(CNN) — President Barack Obama’s change in immigration policy, unveiled last week, will only heighten the political gamesmanship surrounding the issue, Florida Sen. Marco Rubio said Thursday.
Speaking on CNN’s “The Situation Room with Wolf Blitzer,” Rubio said he and his colleagues in the U.S. Senate would have a harder time pushing through longer-term solutions after Obama’s move.
“What I first encountered when I came to the Senate was no one wanted to talk about immigration.

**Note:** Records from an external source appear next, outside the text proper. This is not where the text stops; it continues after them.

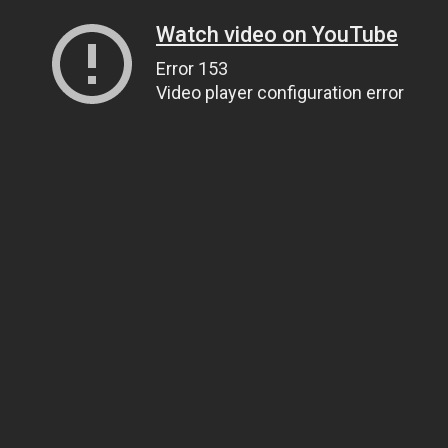
Watch video on YouTube
Error 153
Video player configuration error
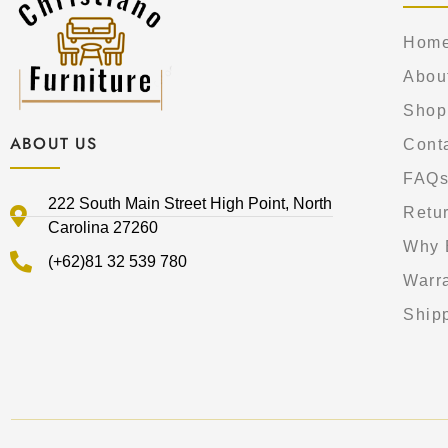
Hom
Abou
Shop
ABOUT US
Cont
FAQ
222 South Main Street High Point, North
Retur
Carolina 27260
Why 
(+62)81 32 539 780
Warr
Shipp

There were too many scars, people had gone through too much in years past, it was a very highly charged, very politicized issue,” Rubio said, saying he had worked hard to frame immigration as a humanitarian, rather than political, issue.

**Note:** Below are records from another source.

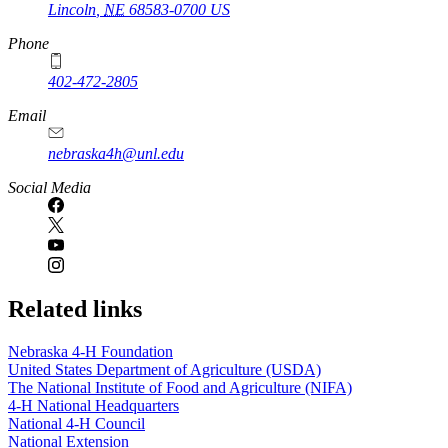
Lincoln
,
NE
68583-0700
US
Phone
402-472-2805
Email
nebraska4h@unl.edu
Social Media
Related links
Nebraska 4‑H Foundation
United States Department of Agriculture (USDA)
The National Institute of Food and Agriculture (NIFA)
4‑H National Headquarters
National 4‑H Council
National Extension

Last Friday, Obama announced a change to the U.S. immigration policy that would allow people younger than 30 who came to the United States before the age of 16, pose no criminal or security threat and were successful students or served in the military to receive a two-year deferral from deportation.
Obama’s move, Rubio said, put a stop to the progress he and his colleagues had achieved.

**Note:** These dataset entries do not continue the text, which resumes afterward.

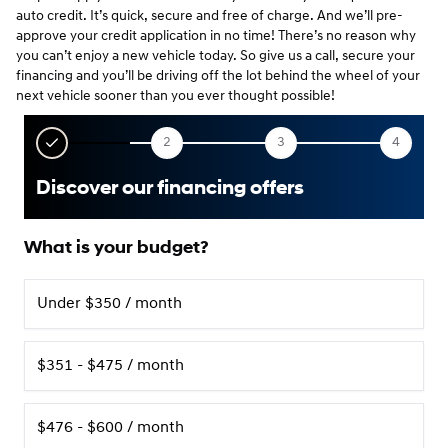
auto credit. It’s quick, secure and free of charge. And we’ll pre-
approve your credit application in no time! There’s no reason why
you can’t enjoy a new vehicle today. So give us a call, secure your
financing and you’ll be driving off the lot behind the wheel of your
next vehicle sooner than you ever thought possible!
2
3
4
Discover our financing offers
What is your budget?
Under $350 / month
$351 - $475 / month
$476 - $600 / month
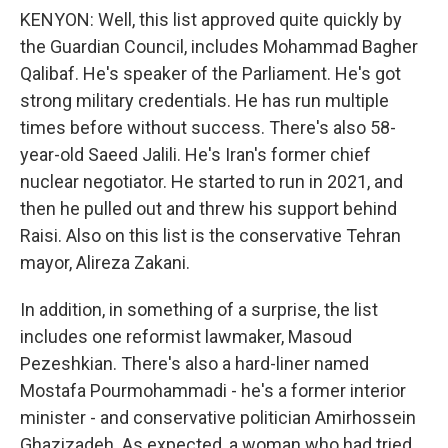
KENYON: Well, this list approved quite quickly by
the Guardian Council, includes Mohammad Bagher
Qalibaf. He's speaker of the Parliament. He's got
strong military credentials. He has run multiple
times before without success. There's also 58-
year-old Saeed Jalili. He's Iran's former chief
nuclear negotiator. He started to run in 2021, and
then he pulled out and threw his support behind
Raisi. Also on this list is the conservative Tehran
mayor, Alireza Zakani.
In addition, in something of a surprise, the list
includes one reformist lawmaker, Masoud
Pezeshkian. There's also a hard-liner named
Mostafa Pourmohammadi - he's a former interior
minister - and conservative politician Amirhossein
Ghazizadeh. As expected, a woman who had tried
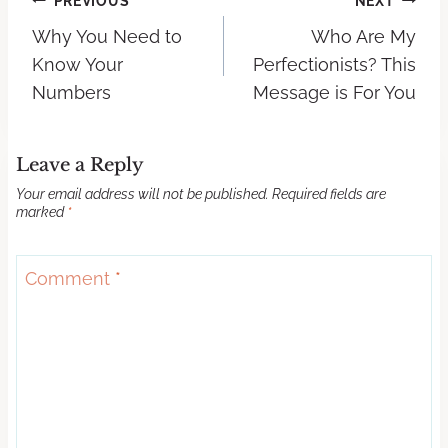
PREVIOUS
NEXT
Why You Need to
Who Are My
Know Your
Perfectionists? This
Numbers
Message is For You
Leave a Reply
Your email address will not be published.
Required fields are
marked
*
Comment
*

“Then comes the president, without talking to anybody and basically does it by executive order, five months before the election, in a blatant effort to try to win Hispanic votes, or at least energize the Hispanic vote, and to turn it against Republicans, he’s politicized it,” Rubio said.
The Florida Republican continued: “If it’s going to be political ping-pong, and a political talking point, it’s going to be very difficult to come up with the measured, responsible approach we’ve been working on.”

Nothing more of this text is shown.